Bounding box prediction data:
···

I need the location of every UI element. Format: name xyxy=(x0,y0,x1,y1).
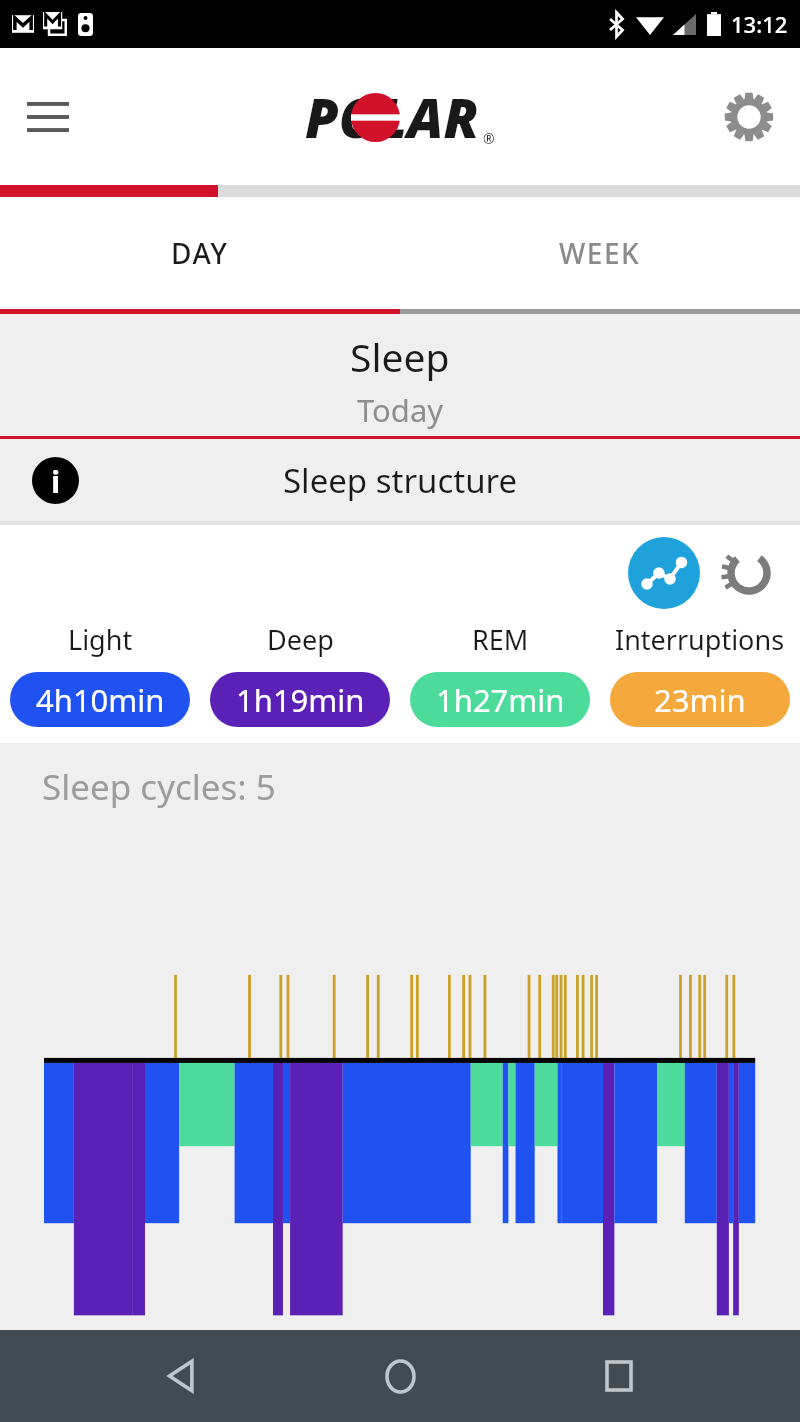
staticText: Sleep cycles: 5 xyxy=(42,763,276,811)
staticText: Interruptions xyxy=(615,621,785,658)
button[interactable]: 4h10min xyxy=(10,672,190,727)
button[interactable]: 1h19min xyxy=(210,672,390,727)
button[interactable]: 23min xyxy=(610,672,790,727)
button[interactable]: Settings xyxy=(720,88,778,146)
button[interactable]: Recent apps xyxy=(581,1338,657,1414)
staticText: 1h19min xyxy=(236,679,365,721)
staticText: 1h27min xyxy=(436,679,565,721)
button[interactable]: Back xyxy=(143,1338,219,1414)
staticText: 23min xyxy=(654,679,746,721)
button[interactable]: Menu xyxy=(20,89,76,145)
staticText: Sleep structure xyxy=(283,458,518,503)
button[interactable]: i xyxy=(0,439,800,521)
button[interactable]: Sleep stages chart xyxy=(628,537,700,609)
staticText: Today xyxy=(357,389,444,431)
staticText: Deep xyxy=(267,621,334,658)
button[interactable]: DAY xyxy=(0,197,400,309)
staticText: ® xyxy=(483,129,495,148)
button[interactable]: Sleep cycles chart xyxy=(720,544,778,602)
staticText: i xyxy=(51,460,61,502)
staticText: REM xyxy=(472,621,529,658)
staticText: WEEK xyxy=(559,234,641,272)
button[interactable]: 1h27min xyxy=(410,672,590,727)
staticText: DAY xyxy=(171,234,229,272)
staticText: Sleep xyxy=(350,330,450,383)
staticText: 13:12 xyxy=(731,9,788,39)
button[interactable]: WEEK xyxy=(400,197,800,309)
staticText: POLAR xyxy=(305,80,479,154)
staticText: 4h10min xyxy=(36,679,165,721)
button[interactable]: Home xyxy=(362,1338,438,1414)
staticText: Light xyxy=(68,621,133,658)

···

**Task prompt**
What is needed is a word-for-word copy of the data, minus its pictures.

**Result for this task**
I need the location of every UI element. Format: name xyxy=(x0,y0,x1,y1).
staticText: Sleep cycles: 5 xyxy=(42,763,276,811)
staticText: Interruptions xyxy=(615,621,785,658)
button[interactable]: 4h10min xyxy=(10,672,190,727)
button[interactable]: 1h19min xyxy=(210,672,390,727)
button[interactable]: 23min xyxy=(610,672,790,727)
button[interactable]: Settings xyxy=(720,88,778,146)
button[interactable]: Recent apps xyxy=(581,1338,657,1414)
staticText: 1h19min xyxy=(236,679,365,721)
staticText: 1h27min xyxy=(436,679,565,721)
button[interactable]: Back xyxy=(143,1338,219,1414)
staticText: 23min xyxy=(654,679,746,721)
button[interactable]: Menu xyxy=(20,89,76,145)
staticText: Sleep structure xyxy=(283,458,518,503)
button[interactable]: i xyxy=(0,439,800,521)
button[interactable]: Sleep stages chart xyxy=(628,537,700,609)
staticText: Today xyxy=(357,389,444,431)
staticText: Deep xyxy=(267,621,334,658)
button[interactable]: DAY xyxy=(0,197,400,309)
staticText: ® xyxy=(483,129,495,148)
button[interactable]: Sleep cycles chart xyxy=(720,544,778,602)
staticText: i xyxy=(51,460,61,502)
staticText: REM xyxy=(472,621,529,658)
staticText: WEEK xyxy=(559,234,641,272)
button[interactable]: 1h27min xyxy=(410,672,590,727)
staticText: DAY xyxy=(171,234,229,272)
staticText: Sleep xyxy=(350,330,450,383)
staticText: 13:12 xyxy=(731,9,788,39)
button[interactable]: WEEK xyxy=(400,197,800,309)
staticText: POLAR xyxy=(305,80,479,154)
staticText: 4h10min xyxy=(36,679,165,721)
button[interactable]: Home xyxy=(362,1338,438,1414)
staticText: Light xyxy=(68,621,133,658)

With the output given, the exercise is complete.